Across a range of issues, the Obama Administration is discovering that setting national security policy and balancing the relevant trade-offs is more difficult than it appeared when President Bush was in charge and then-Senator Obama and his advisors could take policy positions without any responsibility for implementing them. The latest is the announcement that the Administration will revive military commissions, albeit with some additional protections for defendants.
Administration officials said they were making changes in the system to grant detainees expanded legal rights, but critics said the move was a sharp departure from the direction President Obama had suggested during the campaign, when he characterized the commissions as an unnecessary compromise of American values.Insert snark here.
In a statement, Mr. Obama noted that the country had a long tradition of using military commissions, and said the changes would make the tribunals, to be used along with federal courts, a fairer avenue for prosecution. "This is the best way to protect our country, while upholding our deeply held values," Mr. Obama said.

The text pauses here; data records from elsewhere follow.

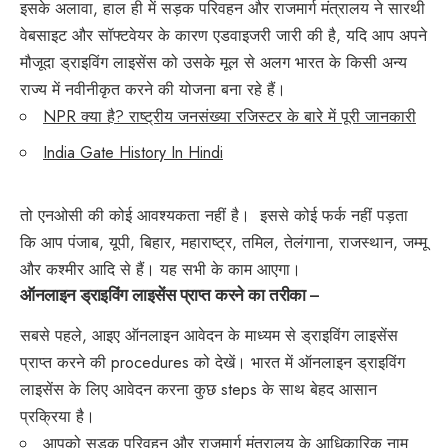
इसके अलावा, हाल ही में सड़क परिवहन और राजमार्ग मंत्रालय ने सारथी
वेबसाइट और सॉफ्टवेयर के कारण एडवाइजरी जारी की है, यदि आप अपने
मौजूदा ड्राइविंग लाइसेंस को उसके मूल से अलग भारत के किसी अन्य
राज्य में नवीनीकृत करने की योजना बना रहे हैं।
NPR क्या है? राष्ट्रीय जनसंख्या रजिस्टर के बारे में पूरी जानकारी
India Gate History In Hindi
तो एनओसी की कोई आवश्यकता नहीं है। इससे कोई फर्क नहीं पड़ता
कि आप पंजाब, यूपी, बिहार, महाराष्ट्र, तमिल, तेलंगाना, राजस्थान, जम्मू
और कश्मीर आदि से हैं। यह सभी के काम आएगा।
ऑनलाइन ड्राइविंग लाइसेंस प्राप्त करने का तरीका –
सबसे पहले, आइए ऑनलाइन आवेदन के माध्यम से ड्राइविंग लाइसेंस
प्राप्त करने की procedures को देखें। भारत में ऑनलाइन ड्राइविंग
लाइसेंस के लिए आवेदन करना कुछ steps के साथ बेहद आसान
प्रक्रिया है।
आपको सड़क परिवहन और राजमार्ग मंत्रालय के आधिकारिक नाम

The commissions are run by the Pentagon under a 2006 law passed specifically for terrorism suspects, in part to make it easier to win convictions than in federal courts. The Obama administration suspended the military commission system in its first week in office.
Meanwhile, what does it say that the Administration has resurrected or maintained the core elements of so many Bush Administration national security policies while OLC nominee Dawn Johnsen sits in limbo? And would the Administration's policies be any different were she already confirmed?